Has someone been able to follow the outburst of V1454 Cyg? I wonder if it's a superoutburst?

Regards,

Eddy

 

Affiliation
American Association of Variable Star Observers (AAVSO)
a glimpse tonite

I barely managed to take a few V-filtered frames before clouds blocked it. I'm not sure I can get good photometry out of it (after getting some sleep), but just by looking at a few stacked frames I'd say it's between 14.7 and 15 now.

See for yourself:

 

Affiliation
American Association of Variable Star Observers (AAVSO)
V1454 Cyg

I've never observed this star before, but I'm getting a set of B & V images to average now, and will report back after analysis.

Brad Vietje, VBPA

Newbury, VT

www.nkaf.org

Affiliation
American Association of Variable Star Observers (AAVSO)
V1454 Cyg

I averaged 3 x 120 sec in V and 3x 240 sec in B in VPhot and found it at V = 14.934 and B =15.210 with 4 comps (not transformed) on 9-17-2017 at 02:42:54 (JD = 2458013.61313)  SNR only 38 in B and 54 in V, so longer exposures would be helpful for another try (17" f/6.8 telescope).

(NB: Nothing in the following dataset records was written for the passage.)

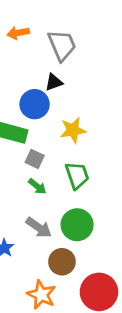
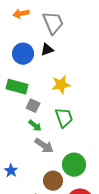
blue circle: (35, 104) -> (23, 54), moved
green circle: (77, 225) -> (74, 165), moved
gray arrow: (39, 227) -> (44, 146), moved

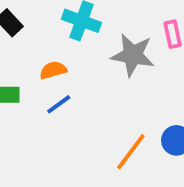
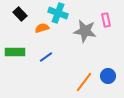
orange semicircle: (53, 70) -> (42, 28), moved

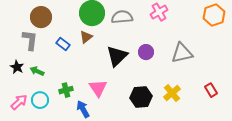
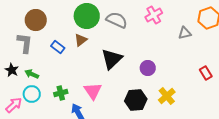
gray semicircle: (122, 17) -> (117, 20), turned 30
purple circle: (146, 52) -> (148, 68), moved
gray triangle: (182, 53) -> (185, 33), moved, size x0.6
red rectangle: (211, 90) -> (206, 73), moved
cyan circle: (40, 100) -> (32, 94), moved

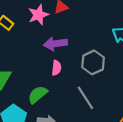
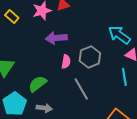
pink semicircle: (56, 68) -> (66, 62), moved

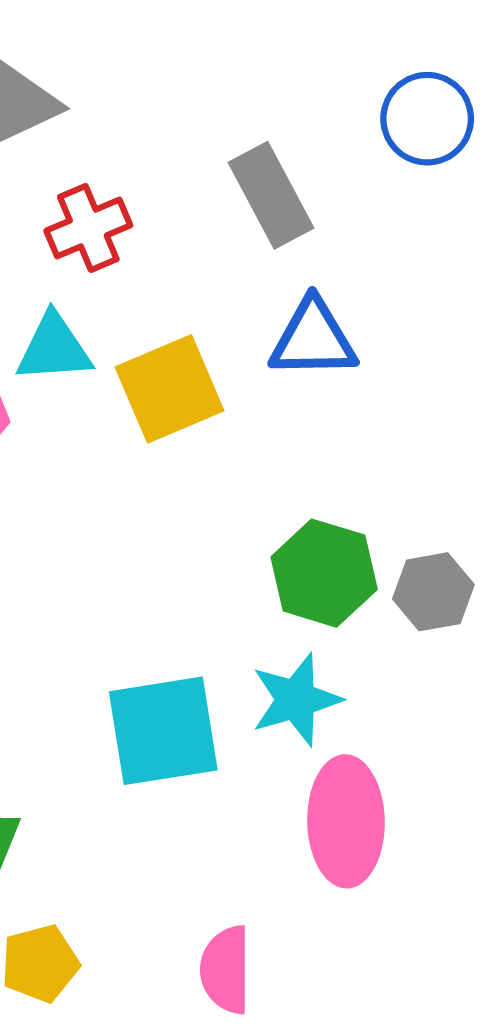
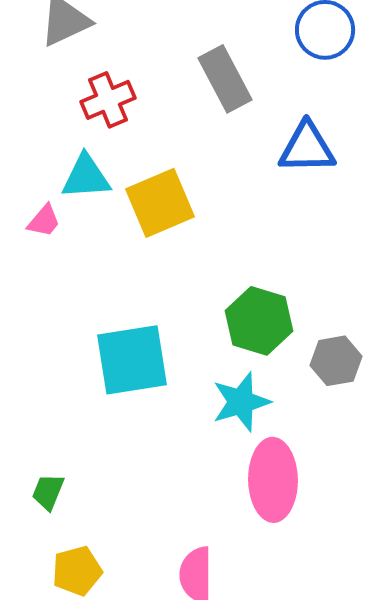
blue triangle: (313, 339) -> (307, 148), moved
gray hexagon: (433, 592) -> (336, 361), moved
cyan square: (163, 731) -> (132, 360), moved

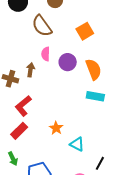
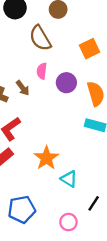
brown arrow: (31, 70) -> (23, 88), turned 128
orange star: (56, 128) -> (46, 158), size x1.5

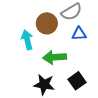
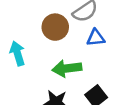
cyan arrow: (27, 40) -> (17, 53), moved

Have not reported this, as VPhot was being funky and would not allow me to designate a check star, which I need for both the AAVSO report and to report transformed measures.  Will try VPhot again in the morning, and see if I can report transformed mag's.

Clear skies,

 

Brad Vietje, VBPA

Newbury, VT

www.nkaf.org

Affiliation
American Association of Variable Star Observers (AAVSO)
Detectado periodo de hums en outburtst 0.0566 d. fecha 20170916

He detectado periodo de hums de 0.0566d. durante una serie fotométrica de 2 horas en outburst de fecha 20170916.

Affiliation
American Association of Variable Star Observers (AAVSO)
15ish indeed

FWIW, I submitted a singe datapoint from my cloud-interrupted session last night, V=14.996 untransformed, +/- 0.05 as a conservative error estim.

I'm new to this type of variables, so please excuse my ignorance and correct me if I'm wrong: from present data it looks like this is a normal outburst and not a super-outburst, and one would expect this kind of event to last for perhaps a week or so?

EDIT: actually I'm confused after reading some more on  this ...can someone clarify what would make it a superoutburst? The very short period vraiations reported here would be the superhumps of a superoutburst?

CS

HB

 

Affiliation
American Association of Variable Star Observers (AAVSO)
Data Added

I was able to create the AAVSO report this AM, and have uploaded the data.  I know nothing about this star, just wanted to help with a little data for those who do.  I'll attempt to attach the report here.

Having transformed the measures, the values are a bit dimmer -- 15.002 in V and 15.174 in B.